Sissy Squat

For the past 2 years I have done almost everything I can think of to increase my squat. I have done Westside, the Russian Squat Cycle, Ian King’s Limping Series, Olympic Lifting, etc. to increase my squat but have seen MINIMAL gain. I have varied rep/set protocals, excercise selection(front squat, zercher squat, OH squat, deadlifts, goodmorning, high back, low back, close, medium, and wide stances toes in, toes out) hell I even stopped squatting for 3 weeks. Nothing has seemed to help.

Leg hypertrophy hasn’t been a problem, but strength is. I have hit a road block in my training and I am desperately seeking some advice. Any and all help would be greatly appreciated.

what sort of weight are you lifting here? Are you an experienced trainer?
Whats your diet like?
How frequent were/are you training?

Fill the details in mate.

This is my 5th straight year of hard training. I am fairly experience but still consider myself to be intermediate. My max right now in the squat is 590 at my weight of around 220-225.

My diet isn’t perfect. I eat around 5,000 calories a day consisting mostly of lean beef, chicken, turkey and green veggies. I still have a ways to go before I perfect my diet. I have thought this was the reaosning behind my lack of progress but I still gain lean mass and all my lifts increase EXCEPT my squat. I have even spent a few weeks only squatting 135 trying to better my form, but that didn’t seem to help much either.

oh and ive trained the squat between 1-3 times a week depending on what program i was doing

Some questions:

Where do you stick or how do you fail?

How wide is your stance?

Do you use a squat suit? Belt? Wraps?

Describe your style: Fast, slow, sit way back? Head Up? Looking at your legs? Breathing? Hand position?

What do you have available for training your squat? SSB? Bands?

One obvious problem you are going to have is motivation: I would be surprised if 590 weren’t one of the better squats in your gym, and that leads to all kinds of mental barriers.

Find yourself a gym where a 600 squat is routine and I think you will find your problems solved. Of course that is a pretty rare gym!

Barring that, try a competition: Nothing like watching a dozen people squat 600+ to impress upon you that the goal is attainable.

My feet are 3-4 inches past shoulder width with my toes pointed straight forward.
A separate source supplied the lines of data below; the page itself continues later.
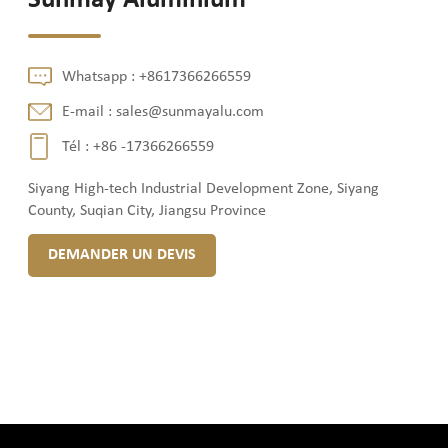
Sunmay Aluminium
Whatsapp :
+8617366266559
E-mail :
sales@sunmayalu.com
Tél :
+86 -17366266559
Siyang High-tech Industrial Development Zone, Siyang
County, Suqian City, Jiangsu Province
DEMANDER UN DEVIS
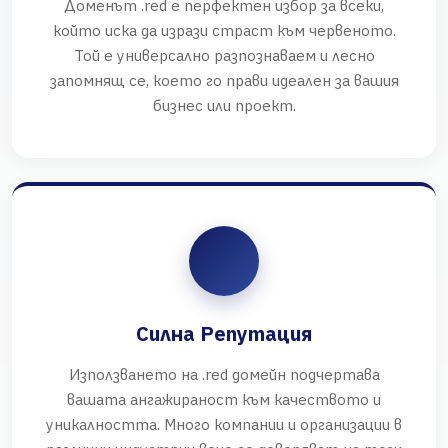
Доменът .red е перфектен избор за всеки,
който иска да изрази страст към червеното.
Той е универсално разпознаваем и лесно
запомнящ се, което го прави идеален за вашия
бизнес или проект.
Силна Репутация
Използването на .red домейн подчертава
вашата ангажираност към качеството и
уникалността. Много компании и организации в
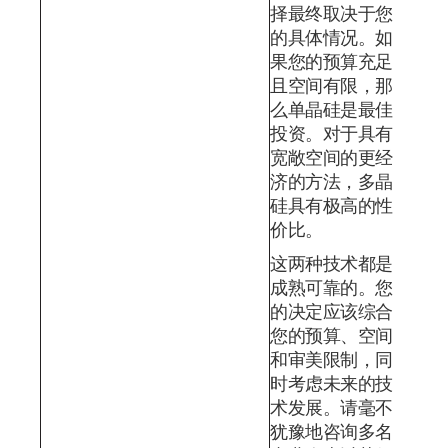
择最终取决于您
的具体情况。如
果您的预算充足
且空间有限，那
么单晶硅是最佳
投资。对于具有
宽敞空间的更经
济的方法，多晶
硅具有极高的性
价比。
这两种技术都是
成熟可靠的。您
的决定应该综合
您的预算、空间
和审美限制，同
时考虑未来的技
术发展。请毫不
犹豫地咨询多名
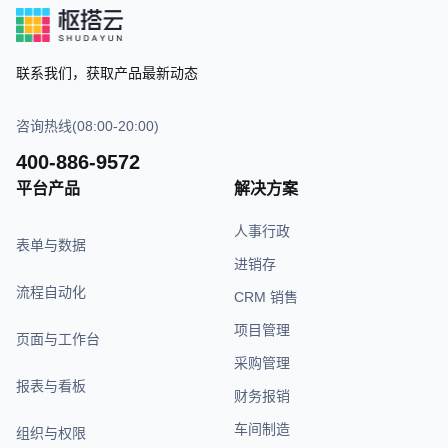
联系我们，获取产品最新动态
咨询热线(08:00-20:00)
400-886-9572
平台产品
解决方案
人事行政
表单与数据
进销存
流程自动化
CRM 销售
项目管理
页面与工作台
采购管理
报表与看板
财务报销
车间制造
组织与权限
For my set-up my hands are wide on the bar pulling the bar into my upper back I take 2 big breathes hold the last one in push my stomach hard against my belt and sit back not down as far as i can i dont drop fast id say my tempo down is around 1-1.5 seconds.

on my way up i spread the floor with my feet and force my knees outwards as i drive my head into the bar and try to drive up with my hips i never look down…i dont wear a squat suit or knee wraps because i dont compete my sticking point is 1 inch above parallel if i can get over that i can make the lift…ive worked on low box squats to help with that and didnt see any improvement…

yea i am one of the stronger guys in my gym but very few do any type of squatting so im not around any that could push me in that lift unlike the bench i would have to travel out of town to find lifters who train the squat which is sad

Sounds like you have DT’s Squat 900 article covered!

The first thing that jumps out is that you are using a wide-stance pl-style technique using a pretty narrow stance…Have you tried working your stance out another 6-8 inches? If you aren’t cursing the makers of normal squat racks, you probably aren’t wide enough.

When you fail 1" above parallel, are you falling forward, losing your arch, or just stalling out?

If falling forward (the most common mode), GMs would seem to be in order. Possibly someone to give you a few verbal cues (“Big Chest”) to help hold you on the course…SSB/Cambered bar squats would also help.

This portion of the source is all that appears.